Conversation with Mum:

The interesting bit is that I always thought that women like to talk, and more than anything this was a statement which mum has repeatedly mentioned a million times. But the even more interesting aspect is that, she won't talk to me, but to anybody and everybody. And I don't like that. Well parting conversation was she saying something and me responding with Why? and she crying... beats me... when I asked her why is she crying she won't answer.

Conversation with Dad:

You know dad was never around, and all that crap and shit. But I know that I take a lot after my dad. And I realized this when he dropped of to help me catch my bus back to Bangalore. And he was saying things which I know I think in my head and pat myself for the kinda productive shortcuts I come up with. And I also realized that he is the way he is because of his father. I have heard stories about him being a boy, kinda hard for you to imagine your father being anything else other than your father. And it turns out that his life was far worse than mine, all thanks to his father. But I guess watching his father ( that would be my grandfather) reduced to a mumbling piece of flesh, I doubt if there is any blood left inside that fraile body of his, made my father realize that maybe he may need me. Maybe I am not that irresponsible after all. And in that 20 minute drive where he and I spoke, well mostly he was the one who was talking and I was there relishing this father son moment which guiltly I will accept was somethign I have always craved for.

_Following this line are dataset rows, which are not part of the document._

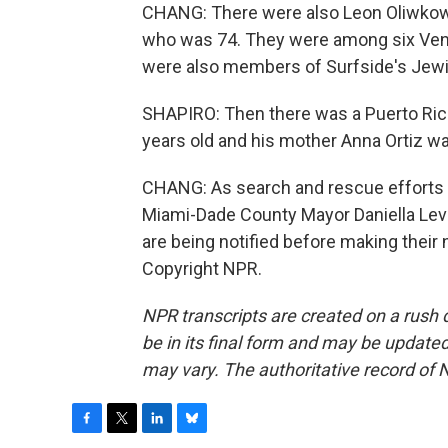
CHANG: There were also Leon Oliwkowic
who was 74. They were among six Vene
were also members of Surfside's Jew
SHAPIRO: Then there was a Puerto Ric
years old and his mother Anna Ortiz wa
CHANG: As search and rescue efforts co
Miami-Dade County Mayor Daniella Levin
are being notified before making their
Copyright NPR.
NPR transcripts are created on a rush 
be in its final form and may be updated 
may vary. The authoritative record of 
F
T
L
B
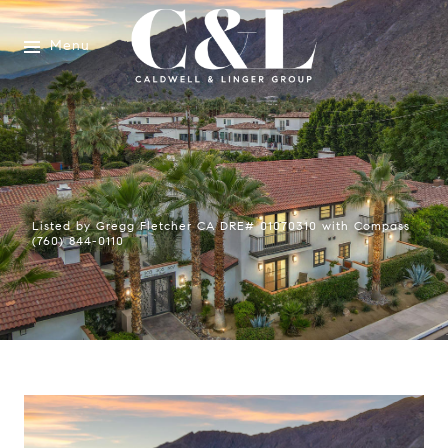
Menu
Listed by Gregg Fletcher CA DRE# 01070310 with Compass
(760) 844-0110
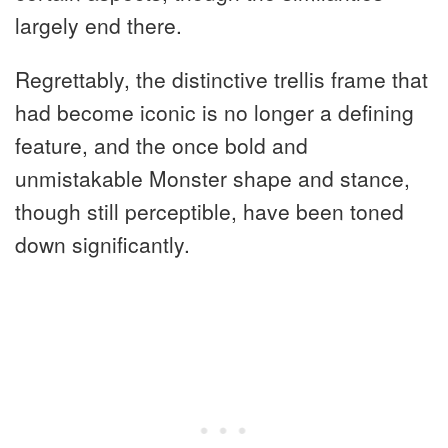
largely end there.
Regrettably, the distinctive trellis frame that
had become iconic is no longer a defining
feature, and the once bold and
unmistakable Monster shape and stance,
though still perceptible, have been toned
down significantly.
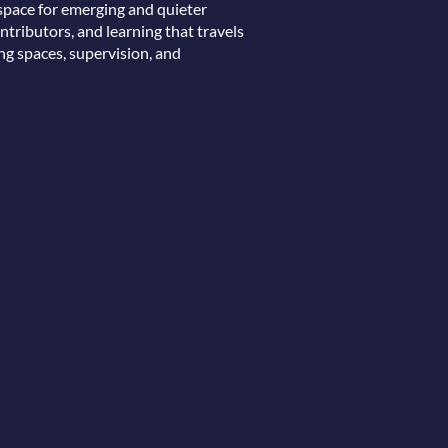
space for emerging and quieter
ntributors, and learning that travels
ng spaces, supervision, and
ay 16 October 2026
ton Glasgow Central Hotel
ce combining a full face-to-
ted online sessions.
d all keynote sessions and as
ble. Some workshops may
. Where recordings are
de available to both in-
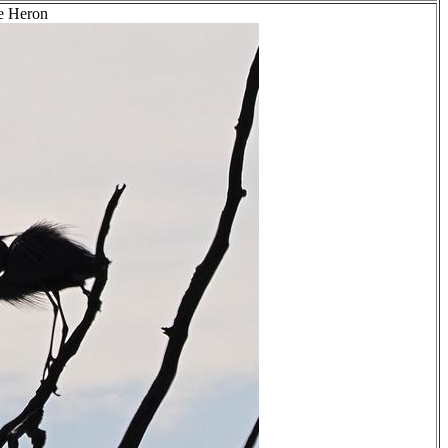
ue Heron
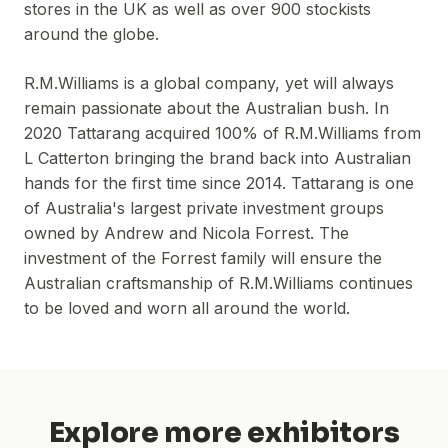
stores in the UK as well as over 900 stockists
around the globe.
R.M.Williams is a global company, yet will always
remain passionate about the Australian bush. In
2020 Tattarang acquired 100% of R.M.Williams from
L Catterton bringing the brand back into Australian
hands for the first time since 2014. Tattarang is one
of Australia's largest private investment groups
owned by Andrew and Nicola Forrest. The
investment of the Forrest family will ensure the
Australian craftsmanship of R.M.Williams continues
to be loved and worn all around the world.
Explore more exhibitors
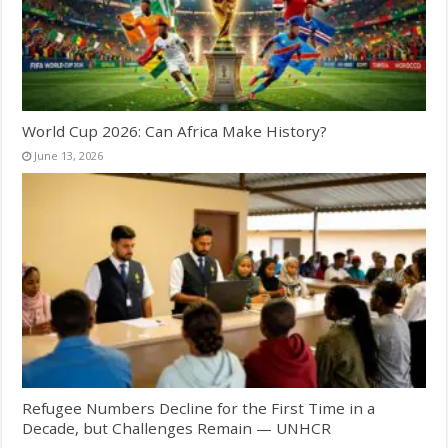
World Cup 2026: Can Africa Make History?
June 13, 2026
Refugee Numbers Decline for the First Time in a
Decade, but Challenges Remain — UNHCR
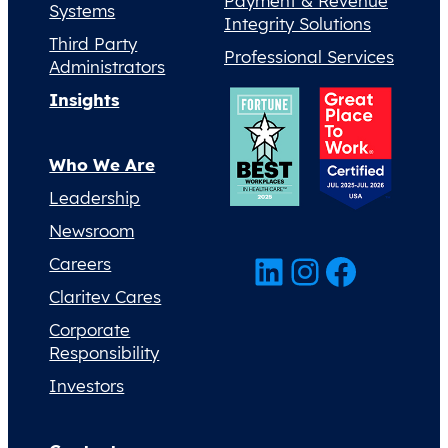
Payment & Revenue
Systems
Integrity Solutions
Third Party
Professional Services
Administrators
Insights
Who We Are
Leadership
Newsroom
LinkedIn
Instagram
Facebook
Careers
Claritev Cares
Corporate
Responsibility
Investors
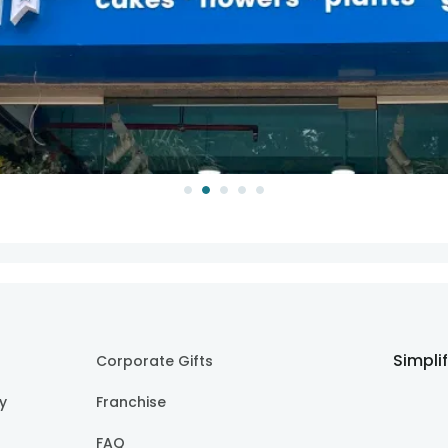
Simpli
Corporate Gifts
cy
Franchise
FAQ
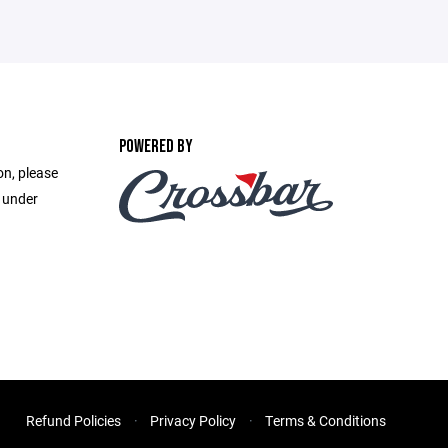
POWERED BY
on, please
e under
Refund Policies
Privacy Policy
Terms & Conditions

You know its true what people say. I mean a mother does so much, esp my mum, she has done so much, but I hardly know her at all. BUt the man who has been absent for more than just the major portion of my life strikes me as being a replica of myself. He is my father. I really don't know where all that anger I had against my father vanish. Did it disappear when my father and I got into an argument and he broke down? Or has time really healed all those wounds? I really don't know.

But when I left chennai last night. It was with a light heart and heavy luggage. I am now the proud owner of a sony vaio laptop. And I have enrolled myself into an MBA. I can feel this tingling feeling inside that there is a lot more to come. I don't when and where, but there is this thing.... will tell all and more when it all happens.


Cheers...

Comments

Anonymous said…
i am so happy for you!
Moi said…
This comment has been removed by the author.
Anonymous said…
You forgot to mention losing to me in wrestling, word building AND in tic tac toe (4 times) :D
Zennmaster said…
well... you cheated and only lousers cheat... and in any case you were the one who straightens your hair... so HA... whose the louser now???
Anonymous said…
Well love we both know who cheated and we also know who straightened their hair in 3 rd year or was it 3rd semester? hmmm maybe we should all just ask tejas ;)
anN-series said…
aah...so we both had a great week!!...jadoo ki jhappi exchanged to u too.. :~) and please take care of all tht blood puking u r doing lately!!!..

viao...im J!!!
Anonymous said…
Hello. This post is likeable, and your blog is very interesting, congratulations :-). I will add in my blogroll =). If possible gives a last there on my blog, it is about the Home Theater, I hope you enjoy. The address is http://home-theater-brasil.blogspot.com. A hug.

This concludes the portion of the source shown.